Зоргер все время поджидал во сне кого-то, кто не пришел. В какой-то момент он проснулся и увидел сидевшую в углу комнаты кошку: «мелкое монументальное животное». Обратившись к ней спокойным голосом, он позвал ее, и она приблизилась, подсунула голову ему под самый подбородок: она хотела жить, а он хотел быть забытым своими друзьями и угробить себя? Машинально он стал называть кошку «девочка моя», и он любил ее (и руки его стали сильными от любви), и звал ее, как настоящую возлюбленную, по цвету «ты, черно-белая!».
Во сне Зоргер превратился в карту мира, а под утро проснулся кучкой земли, внутри которой были одни сплошные камни. В предрассветных сумерках Лауффер лежал в постели, которая в мыслях представлялась пустой, сердитая гримаса с закрытыми глазами. С чемоданом – мимо кошки, смотревшей отсутствующим взглядом и делавшей вид, будто они не знакомы. Много из своих вещей он оставил в доме. «Пора убираться».
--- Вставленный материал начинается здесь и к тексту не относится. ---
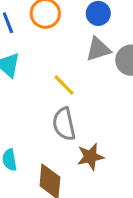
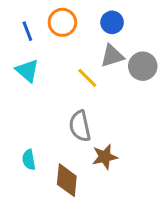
yellow line: (64, 85) -> (87, 78), moved

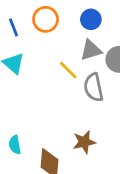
gray semicircle: (80, 126) -> (94, 87), moved

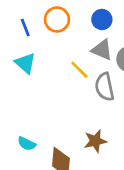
gray triangle: (91, 50) -> (102, 50), turned 40
cyan semicircle: (15, 145) -> (27, 144), turned -54

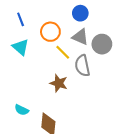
orange circle: (57, 19) -> (50, 32), moved
brown star: (95, 141) -> (59, 83), moved, turned 30

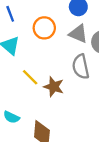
yellow line: (63, 52) -> (30, 77), moved

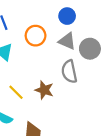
yellow line: (30, 77) -> (16, 92), moved

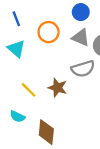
gray semicircle: (69, 72) -> (83, 69), turned -95

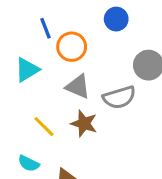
blue line: (16, 19) -> (46, 28), moved
gray triangle: (81, 38) -> (78, 87), moved
cyan triangle: (16, 49) -> (27, 70), turned 48

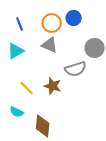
blue line: (46, 28) -> (20, 24), moved
orange circle: (72, 47) -> (52, 23), moved
gray triangle: (78, 87) -> (50, 45), moved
Из окна почтового самолета, где он сидел в самом хвосте в компании с индейцами, которые, не успев сесть, уже дремали, Зоргер увидел в лучах восходящего солнца, как сверкнула в бескрайнем хвойном лесу одна-единственная весело-желтая березка, и он подумал об индианке (там внизу есть одна милая женщина), а потом выпрямился от неясного любопытства, перешедшего затем в чувство голода, ему хотелось не чего-то осязаемого, а вообще – грядущего: в нем началось переживание «будущего», вне всяких образов, и, погруженный в эти без-образные, теплые фантазии, он увидел, как повернулся пилот, и прочитал по губам сказанные им слова: «Нам нужно возвращаться».
Причиной возвращения стала первая снежная буря этой зимы, на высокогорном плато за южной цепью гор, где находилось крупное поселение (прежде центр золотодобычи), откуда можно было лететь на реактивном самолете. Уже когда пилот стал делать петлю разворота, ландшафт внизу скривился: круг заболоченного озера застыл в гипнотическом сне, извилистые речушки затянулись толстым слоем ряски, сквозь которую то тут, то там еще проглядывала вода, а длинные канавки на склонах холмов, образовавшиеся от весеннего таяния снегов и прежде имевшие вид прямых дорожек, прорытых в каменистой почве, теперь разбегались во все стороны. Самолет сможет лететь только на следующее утро.